Fig. 6. The ultra-rapid cell spreading and aggregation in HA–ADA–cRGD hydrogels is regulated by cell–nascent ECM interaction, cell adhesion structures containing β₁ class integrins, and actomyosin-based contractility.

a Representative images (magnifications on the right) of nascent proteins (white) and fibronectin (red) secreted by hMSCs encapsulated in HA–ADA–cRGD and HA–CA–cRGD gels within 18 h (scale bars, 200 µm (pictures on the left) and 20 μm (pictures on the right)). b Representative images (scale bars, 200 µm (main image) and 10 µm (inset)) of F-actin (green) expressed by the cells encapsulated in HA–ADA–cRGD and HA–CA–cRGD hydrogels after 18 h of treatment with different concentrations of a monoclonal antibody against the cell-adhesive domain of human fibronectin (HFN 7.1, 0, 5, 10 µg/mL, see Supplementary Fig. 19 for cell viability). Circularity of hMSCs encapsulated in HA–ADA–cRGD and HA–CA–cRGD hydrogels after 18 h of treatment with different concentrations of HFN 7.1 (0, 5, 10 µg/mL).
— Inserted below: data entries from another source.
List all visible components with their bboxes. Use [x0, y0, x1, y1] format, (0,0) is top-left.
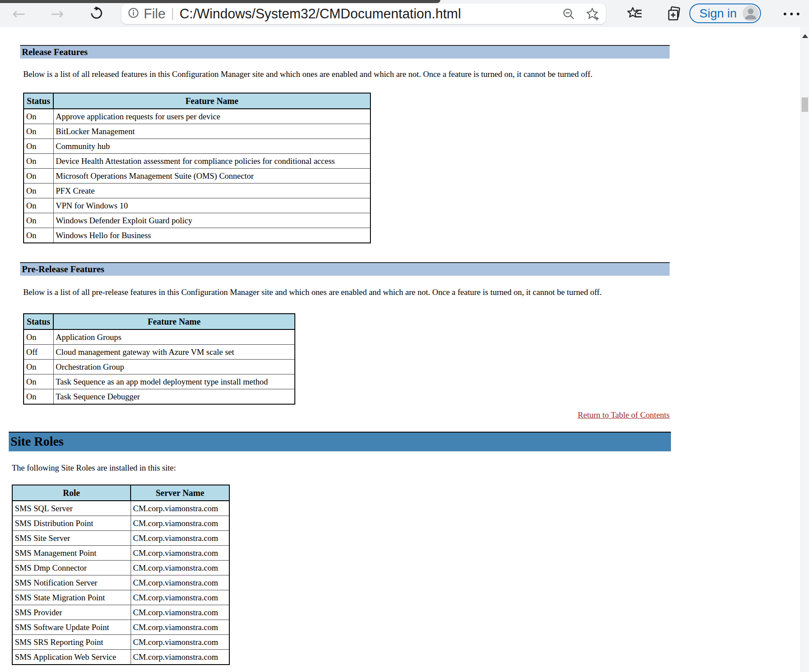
add-favorite-icon[interactable]	[586, 7, 600, 21]
table-row: SMS SRS Reporting PointCM.corp.viamonstr…	[12, 635, 229, 650]
table-cell: On	[24, 213, 53, 228]
page-content: Release Features Below is a list of all …	[0, 27, 800, 672]
tab-strip-edge	[0, 0, 440, 3]
sign-in-button[interactable]: Sign in	[689, 3, 761, 23]
table-row: OnApplication Groups	[24, 329, 295, 345]
refresh-icon	[89, 6, 104, 24]
table-cell: On	[24, 360, 53, 374]
table-cell: CM.corp.viamonstra.com	[131, 516, 229, 531]
table-row: OnMicrosoft Operations Management Suite …	[24, 169, 370, 184]
settings-menu-button[interactable]	[780, 5, 803, 23]
table-row: SMS ProviderCM.corp.viamonstra.com	[12, 605, 229, 620]
column-header: Role	[12, 485, 131, 501]
table-cell: CM.corp.viamonstra.com	[131, 620, 229, 635]
site-roles-table: RoleServer NameSMS SQL ServerCM.corp.via…	[12, 485, 230, 665]
table-cell: Microsoft Operations Management Suite (O…	[53, 169, 370, 184]
favorites-star-lines-icon	[627, 6, 643, 23]
scroll-up-arrow-icon[interactable]	[802, 34, 808, 38]
table-cell: Community hub	[53, 139, 370, 154]
table-cell: On	[24, 329, 53, 345]
table-cell: SMS Software Update Point	[12, 620, 131, 635]
table-row: SMS Application Web ServiceCM.corp.viamo…	[12, 650, 229, 665]
back-button[interactable]: ←	[10, 5, 28, 23]
table-row: OnWindows Defender Exploit Guard policy	[24, 213, 370, 228]
browser-toolbar: ← → File C:/Windows/System32/CMDocumenta…	[0, 0, 809, 28]
table-cell: SMS State Migration Point	[12, 590, 131, 605]
table-cell: On	[24, 169, 53, 184]
table-cell: SMS Provider	[12, 605, 131, 620]
vertical-scrollbar[interactable]	[800, 27, 809, 672]
table-row: OnVPN for Windows 10	[24, 198, 370, 213]
table-cell: PFX Create	[53, 184, 370, 198]
table-header-row: StatusFeature Name	[24, 314, 295, 329]
table-row: OffCloud management gateway with Azure V…	[24, 345, 295, 360]
table-cell: On	[24, 124, 53, 139]
table-cell: CM.corp.viamonstra.com	[131, 635, 229, 650]
table-row: OnApprove application requests for users…	[24, 109, 370, 124]
address-bar[interactable]: File C:/Windows/System32/CMDocumentation…	[121, 3, 606, 24]
forward-button[interactable]: →	[48, 5, 66, 23]
release-features-heading: Release Features	[20, 45, 670, 59]
column-header: Feature Name	[53, 314, 295, 329]
column-header: Status	[24, 93, 53, 109]
table-cell: Windows Hello for Business	[53, 228, 370, 243]
table-cell: SMS Application Web Service	[12, 650, 131, 665]
table-cell: Application Groups	[53, 329, 295, 345]
address-separator	[172, 8, 173, 20]
url-text[interactable]: C:/Windows/System32/CMDocumentation.html	[180, 6, 552, 22]
return-to-toc-link[interactable]: Return to Table of Contents	[578, 410, 670, 419]
table-cell: On	[24, 184, 53, 198]
table-header-row: RoleServer Name	[12, 485, 229, 501]
table-cell: Off	[24, 345, 53, 360]
table-cell: On	[24, 154, 53, 169]
table-cell: Task Sequence as an app model deployment…	[53, 374, 295, 389]
table-row: OnOrchestration Group	[24, 360, 295, 374]
prerelease-features-table: StatusFeature NameOnApplication GroupsOf…	[23, 313, 295, 405]
table-row: SMS Software Update PointCM.corp.viamons…	[12, 620, 229, 635]
table-cell: SMS SRS Reporting Point	[12, 635, 131, 650]
table-cell: CM.corp.viamonstra.com	[131, 575, 229, 590]
table-row: OnTask Sequence as an app model deployme…	[24, 374, 295, 389]
table-cell: Windows Defender Exploit Guard policy	[53, 213, 370, 228]
table-cell: BitLocker Management	[53, 124, 370, 139]
collections-button[interactable]	[664, 5, 684, 23]
table-header-row: StatusFeature Name	[24, 93, 370, 109]
table-row: SMS Management PointCM.corp.viamonstra.c…	[12, 546, 229, 561]
table-cell: On	[24, 198, 53, 213]
page-info-icon[interactable]	[128, 7, 139, 21]
table-cell: CM.corp.viamonstra.com	[131, 561, 229, 575]
column-header: Server Name	[131, 485, 229, 501]
dot-icon	[797, 13, 799, 15]
table-cell: On	[24, 228, 53, 243]
table-cell: Task Sequence Debugger	[53, 389, 295, 405]
table-cell: Approve application requests for users p…	[53, 109, 370, 124]
dot-icon	[790, 13, 793, 15]
collections-icon	[666, 6, 682, 23]
table-cell: VPN for Windows 10	[53, 198, 370, 213]
site-roles-intro: The following Site Roles are installed i…	[12, 463, 800, 473]
avatar	[743, 5, 759, 21]
scrollbar-thumb[interactable]	[802, 97, 808, 112]
table-cell: Orchestration Group	[53, 360, 295, 374]
table-cell: Device Health Attestation assessment for…	[53, 154, 370, 169]
table-row: OnCommunity hub	[24, 139, 370, 154]
table-row: OnPFX Create	[24, 184, 370, 198]
favorites-button[interactable]	[625, 5, 644, 23]
sign-in-label: Sign in	[699, 7, 737, 21]
table-row: OnDevice Health Attestation assessment f…	[24, 154, 370, 169]
table-cell: CM.corp.viamonstra.com	[131, 546, 229, 561]
table-cell: CM.corp.viamonstra.com	[131, 605, 229, 620]
table-cell: CM.corp.viamonstra.com	[131, 531, 229, 546]
table-cell: CM.corp.viamonstra.com	[131, 650, 229, 665]
table-row: SMS Site ServerCM.corp.viamonstra.com	[12, 531, 229, 546]
table-cell: SMS SQL Server	[12, 501, 131, 516]
table-row: OnBitLocker Management	[24, 124, 370, 139]
zoom-out-icon[interactable]	[562, 7, 575, 21]
prerelease-features-intro: Below is a list of all pre-release featu…	[23, 287, 664, 298]
refresh-button[interactable]	[87, 6, 106, 24]
table-cell: CM.corp.viamonstra.com	[131, 590, 229, 605]
table-cell: On	[24, 389, 53, 405]
url-scheme-label: File	[144, 6, 166, 22]
table-cell: Cloud management gateway with Azure VM s…	[53, 345, 295, 360]
table-cell: On	[24, 109, 53, 124]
Data are presented as mean values ± SD, n = 3 independent hydrogels, *p < 0.05, **p < 0.01 (two-tailed Student’s t-test). c Representative immunofluorescence staining against F-actin (red), nuclei (blue), and β₁ class integrins or β₃ class integrins (green) in hMSCs cultured in highly dynamic HA–ADA–cRGD hydrogels for 3 days (images on the top: scale bar = 200 μm. Images on the bottom: scale bar = 50 μm). d Cell spreading in the highly dynamic HA–ADA–cRGD hydrogels after 1 day of culture with or without treatment with integrin-blocking antibodies, a myosin inhibitor (blebbistatin), a myosin light chain kinase inhibitor (ML-7), a ROCK inhibitor (Y-27632), or an inhibitor of actin polymerization (Cytochalasin D). Scale bar = 100 μm. The circularity of the hMSCs encapsulated within the hydrogels treated with different inhibitors. (The average circularity value is calculated according to C = 4πA/P², where A is the area occupied by the cell and P is the perimeter of the cell). Data are presented as mean values ± SD, n = 10 cells per group from two independent hydrogels; **p < 0.01, ***p < 0.001 (two-tailed Student’s t-test). e Multi-cell assembly in the highly dynamic HA–ADA–cRGD hydrogels after 4 days of culture with or without treatment with blocking antibodies and inhibitors. Scale bar = 100 μm. The quantification of the multicellularity of the cell clusters within the hydrogels treated with different inhibitors. Data are presented as mean values ± SD, n = 10 cell clusters per group from two independent hydrogels; **p < 0.01, ***p < 0.001 (two-tailed Student’s t-test).